## [Task goal]
Scan the data beneath this task and copy each line that includes "thumb".

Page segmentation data
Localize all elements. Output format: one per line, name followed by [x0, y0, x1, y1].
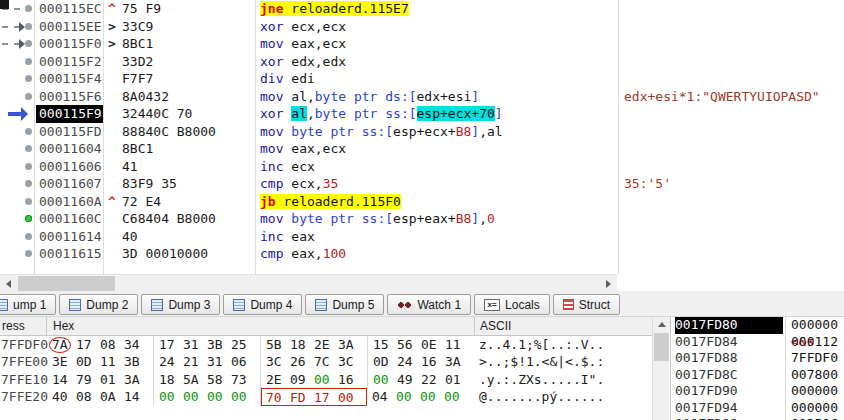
hex-byte[interactable]: 25 — [231, 336, 255, 353]
disasm-row[interactable]: 000115F932440C 70xor al,byte ptr ss:[esp… — [0, 105, 844, 123]
bullet-icon[interactable] — [25, 58, 32, 65]
scroll-right-button[interactable] — [600, 275, 617, 292]
dump-row[interactable]: 7FFE101479013A185A58732E09001600492201.y… — [0, 371, 652, 388]
hex-byte[interactable]: 14 — [124, 388, 148, 405]
scroll-left-button[interactable] — [0, 275, 17, 292]
disasm-row[interactable]: 000116153D 00010000cmp eax,100 — [0, 245, 844, 263]
breakpoint-margin[interactable] — [0, 18, 36, 36]
hex-byte[interactable]: 00 — [314, 371, 338, 388]
stack-row[interactable]: 0017FD887FFDF0 — [671, 350, 844, 367]
disasm-row[interactable]: 000115F0>8BC1mov eax,ecx — [0, 35, 844, 53]
hex-byte[interactable]: 00 — [373, 371, 397, 388]
bullet-icon[interactable] — [25, 163, 32, 170]
hex-byte[interactable]: 0A — [100, 388, 124, 405]
hex-byte[interactable]: 00 — [183, 388, 207, 405]
breakpoint-margin[interactable] — [0, 175, 36, 193]
stack-row[interactable]: 0017FD9800250C — [671, 416, 844, 420]
disasm-row[interactable]: 0001160A^72 E4jb reloaderd.115F0 — [0, 193, 844, 211]
disasm-row[interactable]: 0001161440inc eax — [0, 228, 844, 246]
hex-byte[interactable]: FD — [290, 389, 314, 404]
hex-byte[interactable]: 2E — [314, 336, 338, 353]
bullet-icon[interactable] — [25, 180, 32, 187]
bullet-icon[interactable] — [25, 233, 32, 240]
hex-byte[interactable]: 3B — [207, 336, 231, 353]
hex-byte[interactable]: 00 — [207, 388, 231, 405]
hex-byte[interactable]: 3C — [338, 353, 362, 370]
stack-row[interactable]: 0017FD94000000 — [671, 400, 844, 417]
hex-byte[interactable]: 18 — [290, 336, 314, 353]
breakpoint-margin[interactable] — [0, 140, 36, 158]
bullet-icon[interactable] — [25, 250, 32, 257]
breakpoint-margin[interactable] — [0, 123, 36, 141]
tab-locals[interactable]: x=Locals — [474, 294, 550, 315]
hex-byte[interactable]: 3A — [338, 336, 362, 353]
tab-dump-1[interactable]: ump 1 — [0, 294, 56, 315]
stack-row[interactable]: 0017FD90000000 — [671, 383, 844, 400]
hex-byte[interactable]: 3C — [266, 353, 290, 370]
disasm-row[interactable]: 000115EC^75 F9jne reloaderd.115E7 — [0, 0, 844, 18]
breakpoint-margin[interactable] — [0, 228, 36, 246]
breakpoint-margin[interactable] — [0, 70, 36, 88]
hex-byte[interactable]: 7C — [314, 353, 338, 370]
bullet-icon[interactable] — [25, 93, 32, 100]
disasm-row[interactable]: 000116048BC1mov eax,ecx — [0, 140, 844, 158]
hex-byte[interactable]: 34 — [124, 336, 148, 353]
hex-byte[interactable]: 26 — [290, 353, 314, 370]
breakpoint-margin[interactable] — [0, 53, 36, 71]
bullet-icon[interactable] — [25, 23, 32, 30]
bullet-icon[interactable] — [25, 5, 32, 12]
bullet-icon[interactable] — [25, 40, 32, 47]
hex-byte[interactable]: 31 — [207, 353, 231, 370]
tab-struct[interactable]: Struct — [553, 294, 620, 315]
hex-byte[interactable]: 3A — [445, 353, 469, 370]
disassembly-pane[interactable]: 000115EC^75 F9jne reloaderd.115E7000115E… — [0, 0, 844, 274]
hex-byte[interactable]: 06 — [231, 353, 255, 370]
disasm-row[interactable]: 000115FD88840C B8000mov byte ptr ss:[esp… — [0, 123, 844, 141]
hex-byte[interactable]: 73 — [231, 371, 255, 388]
breakpoint-margin[interactable] — [0, 158, 36, 176]
hex-byte[interactable]: 11 — [100, 353, 124, 370]
hex-byte[interactable]: 5A — [183, 371, 207, 388]
disasm-row[interactable]: 000115F233D2xor edx,edx — [0, 53, 844, 71]
hex-byte[interactable]: 17 — [314, 389, 338, 404]
tab-dump-3[interactable]: Dump 3 — [141, 294, 220, 315]
hex-byte[interactable]: 17 — [159, 336, 183, 353]
hex-byte[interactable]: 11 — [445, 336, 469, 353]
disasm-row[interactable]: 000115F4F7F7div edi — [0, 70, 844, 88]
hex-byte[interactable]: 40 — [52, 388, 76, 405]
stack-row[interactable]: 0017FD8C007800 — [671, 367, 844, 384]
hex-byte[interactable]: 24 — [159, 353, 183, 370]
breakpoint-icon[interactable] — [25, 215, 32, 222]
breakpoint-margin[interactable] — [0, 193, 36, 211]
breakpoint-margin[interactable] — [0, 88, 36, 106]
hex-byte[interactable]: 17 — [76, 336, 100, 353]
hex-byte[interactable]: 56 — [397, 336, 421, 353]
scrollbar-thumb[interactable] — [18, 276, 115, 291]
hex-byte[interactable]: 2E — [266, 371, 290, 388]
hex-byte[interactable]: 00 — [338, 389, 362, 404]
stack-row[interactable]: 0017FD84 <&s000112 — [671, 334, 844, 351]
hex-byte[interactable]: 18 — [159, 371, 183, 388]
hex-byte[interactable]: 31 — [183, 336, 207, 353]
hex-byte[interactable]: 00 — [420, 388, 444, 405]
stack-row[interactable]: 0017FD80000000 — [671, 317, 844, 334]
tab-dump-2[interactable]: Dump 2 — [59, 294, 138, 315]
hex-byte[interactable]: 08 — [100, 336, 124, 353]
hex-byte[interactable]: 15 — [373, 336, 397, 353]
disasm-row[interactable]: 0001160CC68404 B8000mov byte ptr ss:[esp… — [0, 210, 844, 228]
stack-pane[interactable]: 0017FD800000000017FD84 <&s0001120017FD88… — [670, 317, 844, 420]
hex-byte[interactable]: 79 — [76, 371, 100, 388]
tab-watch-1[interactable]: Watch 1 — [387, 294, 471, 315]
dump-vertical-scrollbar[interactable] — [652, 317, 669, 420]
hex-byte[interactable]: 5B — [266, 336, 290, 353]
hex-byte[interactable]: 01 — [445, 371, 469, 388]
disasm-row[interactable]: 000115F68A0432mov al,byte ptr ds:[edx+es… — [0, 88, 844, 106]
hex-byte[interactable]: 70 — [266, 389, 290, 404]
dump-scrollbar-thumb[interactable] — [654, 333, 669, 361]
disasm-row[interactable]: 0001160783F9 35cmp ecx,3535:'5' — [0, 175, 844, 193]
dump-row[interactable]: 7FFE2040080A140000000070FD170004000000@.… — [0, 388, 652, 405]
hex-byte[interactable]: 3A — [124, 371, 148, 388]
hex-byte[interactable]: 49 — [397, 371, 421, 388]
bullet-icon[interactable] — [25, 128, 32, 135]
hex-byte[interactable]: 24 — [397, 353, 421, 370]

## [Reply to the exercise]
scrollbar-thumb[interactable] — [18, 276, 115, 291]
dump-scrollbar-thumb[interactable] — [654, 333, 669, 361]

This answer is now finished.